All of that said, Italians put all sorts of different kinds of cheese on pizza. It's not uncommon at all to have a grated hard cheese be the only cheese on a pizza in some regions, or even no cheese at all (e.g., Rome's pizza bianca). It's quite possible you were served pizza with some other "melty" cheese too, but it wouldn't have been called "mozzarella" on a menu.

EDIT: I see now that the OP is from Brazil. I don't know what sorts of mozzarella are common in Brazil, so I don't know what "common mozzarella" means precisely in the question (as I said already). Just for clarification: in the U.S., there is a very dry "low-moisture" form of mozzarella often used for pizzas. My experience is that in other countries, the lower moisture form of mozzarella is still quite moist, though it can be sealed in a plastic wrapper without brine/packing liquid. In the U.S., this form of mozzarella would generally still be considered "fresh mozzarella," just without brine. However, obviously mozzarella packed like this is rarely "fresh" as in Italian "fresh" mozzarella, which is often consumed the day it is made. So again, I think the exact difference between "common mozzarella" and "fresh mozzarella" would vary significantly by country, but hopefully my answer above is still clear.

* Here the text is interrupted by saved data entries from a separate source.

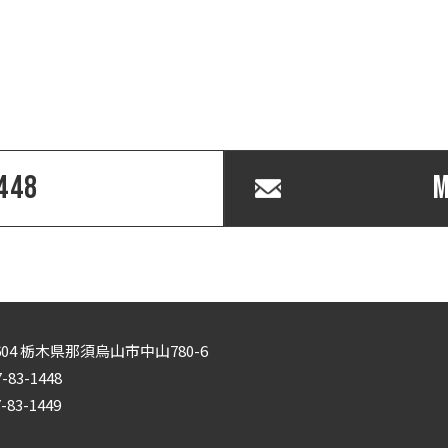
。
448
M
0604 栃木県那須烏山市中山780-6
7-83-1448
7-83-1449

Fior di latte is by far the most commonly used cheese in Italian pizza. Parmigiano (parmesan} is also used on occasion in some areas as well as scamorza affumicata

Packaged mozzarella as seen in the UK or the US doesn't really exist in Italy as far as I know from my travels in Italy. If it does, it definitely doesn't show up on pizza.

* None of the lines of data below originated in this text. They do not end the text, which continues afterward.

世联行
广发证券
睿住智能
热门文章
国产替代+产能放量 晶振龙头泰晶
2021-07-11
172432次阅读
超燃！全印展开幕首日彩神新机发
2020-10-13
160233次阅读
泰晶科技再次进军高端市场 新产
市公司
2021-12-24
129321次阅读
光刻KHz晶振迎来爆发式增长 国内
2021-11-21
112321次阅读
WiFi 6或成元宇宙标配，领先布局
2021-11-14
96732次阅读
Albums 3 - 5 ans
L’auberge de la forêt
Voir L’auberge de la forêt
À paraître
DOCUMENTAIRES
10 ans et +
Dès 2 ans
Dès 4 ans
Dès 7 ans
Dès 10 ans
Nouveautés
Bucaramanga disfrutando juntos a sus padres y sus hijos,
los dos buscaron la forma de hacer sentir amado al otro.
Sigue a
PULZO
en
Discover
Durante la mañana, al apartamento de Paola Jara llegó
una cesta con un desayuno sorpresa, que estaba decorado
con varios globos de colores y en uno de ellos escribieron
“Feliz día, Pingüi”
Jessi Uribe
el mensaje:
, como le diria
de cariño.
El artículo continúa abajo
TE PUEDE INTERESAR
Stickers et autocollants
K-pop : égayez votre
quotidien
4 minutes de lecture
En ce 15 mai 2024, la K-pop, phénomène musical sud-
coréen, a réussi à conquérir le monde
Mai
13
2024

I'd say most use "common mozzaralla" for the pizzas.

Depending on the region and if the pizzeria offer higher-end ingredients, pizza might be topped with Mozzarella di bufala or Buratta.

  • I don’t think I’ve ever seen burrata used as a pizza cheese in Italy. It would be a weird thing to do. Burrata is meant to be served fresh, not melted, and would release a ton of water if melted on a pizza.